Madrid, 5 avril 2020
Des-pa-ci-to
(Len-te-ment)
Lettre de Pâques en période de pandémie
Chers confrères :
En ce début de la Semaine Sainte, le chemin vers Pâques, nous vous saluons cordialement. Nous le faisons dans un contexte de la pandémie qui frappe notre monde et qui nous rappelle que nous sommes tous dans la même barque. Cette pandémie nous a tous surpris et nous sommes tous affectés. De façon particulière, nous saluons nos confrères, amis, familles et collaborateurs qui en souffrent de plus près. A tous, nous exprimons notre sympathie et notre proximité spirituelle.
Nous nous sentons vulnérables comme jamais auparavant. Les maux habituels tels que la famine qui ne cesse pas, le drame des réfugiés, les injustices quotidiennes de toutes sortes, les conflits ouverts dans beaucoup d’endroits, l’agression qui continue contre notre planète et tant d’autres situations inhumaines n’avaient guère obtenus une réaction mondiale comme celle-ci. La raison pourrait être que cette fois-ci nous sommes menacés de près, à la première personne : « ma vie » est en danger. Face à cela, la réaction mondiale parait inouïe : confinement, arrêt des activités – jusqu’à présent seulement les métiers «essentiels» –ont été laissés de côté; les rendez-vous et les calendriers ont été supprimés.

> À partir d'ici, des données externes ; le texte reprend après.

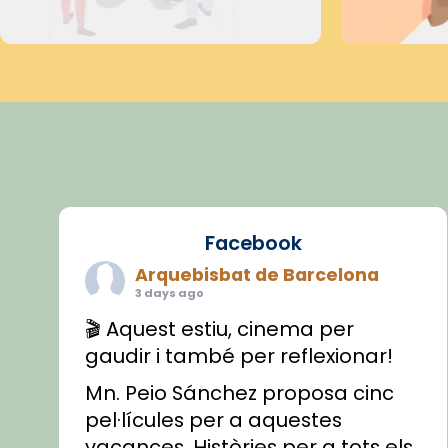
Facebook
Arquebisbat de Barcelona
3 days ago
🎬 Aquest estiu, cinema per
gaudir i també per reflexionar!
Mn. Peio Sánchez proposa cinc
pel·lícules per a aquestes
vacances. Històries per a tots els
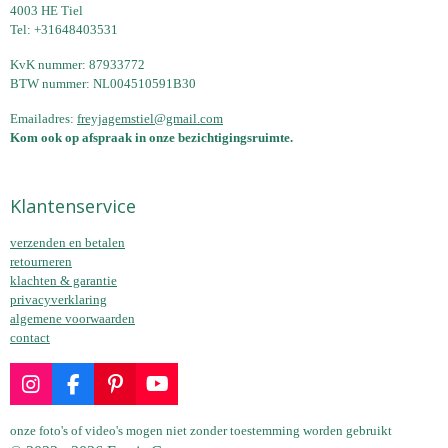
4003 HE Tiel
Tel: +31648403531
KvK nummer: 87933772
BTW nummer: NL004510591B30
Emailadres:
freyjagemstiel@gmail.com
Kom ook op afspraak in onze bezichtigingsruimte.
Klantenservice
verzenden en betalen
retourneren
klachten & garantie
privacyverklaring
algemene voorwaarden
contact
I
F
P
Y
n
a
i
o
s
c
n
u
onze foto's of video's mogen niet zonder toestemming worden gebruikt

Néanmoins, le temps ne s’est pas arrêté. Nous savions que les jours de la Semaine Sainte et de Pâques seraient arrivés ; nous les attendions, certes, mais pas de cette manière. Nous avons contacté nos communautés des différents endroits et nous restons en communication avec de nombreux confrères. Un grand nombre d’entre-eux, en effet, sont en train de redécouvrir le don de la vie communautaire avec des moments de dialogue, de prière et de loisirs qui, du reste, n’étaient pas si courants au paravent. Certains confrères ne trouvent pas si facile d’être ensemble et confinés aussi longtemps ; ce sont des jours perdus et improductifs à leur avis : « il y a beaucoup à faire !». D’autres, malgré la mise en quarantaine, ils préfèrent « sortir » par le biais des médias et des réseaux sociaux plutôt que de « rester à la maison ».
Dans tous les cas, un bon nombre d’entre nous n’avons pas pu vivre ce temps de la manière dont nous avons prévu. Il semble que cette année, ces jours saints ont pris les rênes et veulent être les protagonistes, sans hâte ; ils veulent prendre leur temps. Cette Semaine Sainte et cette Pâques « veulent nous faire », lentement, plutôt que nous les fassions. Elles ne veulent pas être soumises à notre stress organisationnel si typique de ces dates. Qu’est-ce qu’elles auront donc planifiées pour nous en ces jours ? Quels seraient leurs plans ? Peut-être elles veulent que nous concentrions plus notre attention sur la manière dont Jésus a pris soin de lui-même et a réussi à sauver sa vie, tant de fois, menacée depuis ses débuts (cf. Mt 1,19 ; 2,13).
En effet, Jésus a pris très au sérieux sa vie. Il nous apprend que la vie est, certes, importante, elle est la chose la plus importante que nous possédons ! Il est grand temps de s’en occuper de tout cœur. Raison pour laquelle, Il l’appréciait et l’aimait, mais sans narcissismes égoïstes. Jésus aimait le trésor qu’il avait trouvé dans la vie : la vie du Père et la voie de la vie de tous (cf. Jn 17, 21). Il a donc fait tout ce qui était humainement possible pour la préserver et la défendre, et il en a réussi ! Comment ? En l’offrant au Père, en la donnant à ceux qui s’opposaient à lui, en la donnant à toute l’humanité.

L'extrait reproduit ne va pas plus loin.